D’où vient ce sentiment partagé par beaucoup d’un déficit ou d’un déclin du politique ? Partout, les formes classiques de faire la politique sont malmenées ou dénoncées. La politique serait trop loin pour être adaptée, trop médiatique pour être sincère, trop réactive pour être pérenne. La forme particulière qu’est la démocratie représentative serait devenue le lieu de toutes les impuissances. Un cadre obsolète car inadapté à la captation des nouvelles attentes. Mais pour Michel Wieviorka, point d’hiver durable du politique, les raisons de croire en des temps plus cléments sont sous nos yeux. Face à la poussée des individualismes, à l’atomisation des revendications identitaires et culturelles et aux assauts répétés contre l’Etat-nation, il est moins question d’un déficit du politique qu’à une demande pressante de transformation de ses formes traditionnelles, et de son expression social-démocrate en particulier.
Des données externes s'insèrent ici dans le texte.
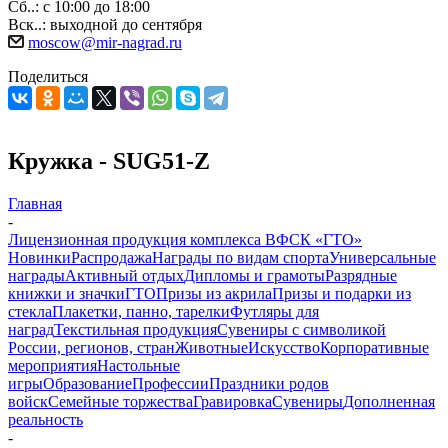
Сб..: с 10:00 до 18:00
Вск..: выходной до сентября
moscow@mir-nagrad.ru
Поделиться
Кружка - SUG51-Z
Главная
-
Лицензионная продукция комплекса ВФСК «ГТО»
Новинки
Распродажа
Награды по видам спорта
Универсальные
награды
Активный отдых
Дипломы и грамоты
Разрядные
книжки и значки
ГТО
Призы из акрила
Призы и подарки из
стекла
Плакетки, панно, тарелки
Футляры для
наград
Текстильная продукция
Сувениры с символикой
России, регионов, стран
Животные
Искусство
Корпоративные
мероприятия
Настольные
игры
Образование
Профессии
Праздники родов
войск
Семейные торжества
Гравировка
Сувениры
Дополненная
реальность
-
Idée centrale de l’ouvrage, l’urgence vaut surtout pour la gauche. Pour Michel Wieviorka en effet, la gauche est plus touchée que la droite, plus directement visée par l’irruption de nouvelles demandes ; le renouvellement idéologique y est donc plus important, le travail de réinvention, plus lourd. La gauche, « réfugiée » dans sa formule social-démocrate, ne peut continuer à donner le sentiment d’avancer à contre-temps, d’acter sans cesse, sur un mode défensif, des évolutions et des désengagements qu’elle n’a pas maîtrisés. On attend plus seulement d’elle qu’elle fasse un inventaire, même critique, d’actions dépoussiérées et reformatées, mais bien qu’elle entreprenne un ambitieux travail de refondation. Les formules sociales-démocrates ont permis de réaliser un aggiornamento utile aux gauches européennes, mais cette utilité n’est que temporaire. Le « réenchantement » de la politique exige plus qu’un travail de réactualisation des paradigmes anciens. Pour Michel Wieviorka, « La social-démocratie (…) n’est pas condamnée à l’Histoire. Mais elle doit être largement réinventée, pour proposer des formes réalistes de solidarité et d’Etat-providence, renouveler les institutions et s’ouvrir à d’autres attentes, sociales et culturelles, que celles du vieux monde du travail industriel protégé et de la fonction publique (…), sur lesquels elle s’appuie trop nettement ».

Scandé en cinq chapitres, dont quatre consacrés à discuter les soubassements du supposé déficit politique et à en définir les contours incertains, le printemps du politique, disons-le clairement, vaut d’abord pour ses vertus de maïeutique. Michel Wieviorka met des mots justes sur un constat à la fois largement partagé et traité, celui du « désenchantement » du politique. On y voit les demandes relevant de « l’infrapolitique » et notamment la poussée des identités culturelles et des individualismes. Puis, voyageant d’illustrations mexicaines en détours israéliens, on y voit aussi, avec force exemples, les attentes nouvelles venues du « dehors » : cette métapolitique, dont la mondialisation et la construction européenne constituent les défis dirimants.

En s’attaquant à l’idée selon laquelle « semble primer, à tous les niveaux, le contraire du politique », le printemps du politique tente de déconstruire la théorie simplificatrice du déclin. Bien plus qu’un retrait ou un recul, le politique fait face à de nouvelles injonctions. Il est en fait sommé de repenser ses répertoires d’action (participation des citoyens, prise en compte du local), de pénétrer des terrains inédits (demandes culturelles, identitaires), de reconquérir un certain nombre d’espaces laissés vacants (l’Europe, la mondialisation, l’écologie) et de se délester de certaines postures (la lecture de la société par les seuls groupes socio-économiques).

Finalement le plus étrange, c’est qu’à lire Michel Wieviorka, on finit par croire qu’en plein hiver, c’est le printemps du politique.
- Michel Wieviorka, Le printemps du politique, Pour en finir avec le déclinisme, Robert Laffont, janvier 2007, 13 euros.
- Cette critique sera publiée dans la News des livres (n°75) de la Fondation Jean Jaurès dans le courant du mois de janvier.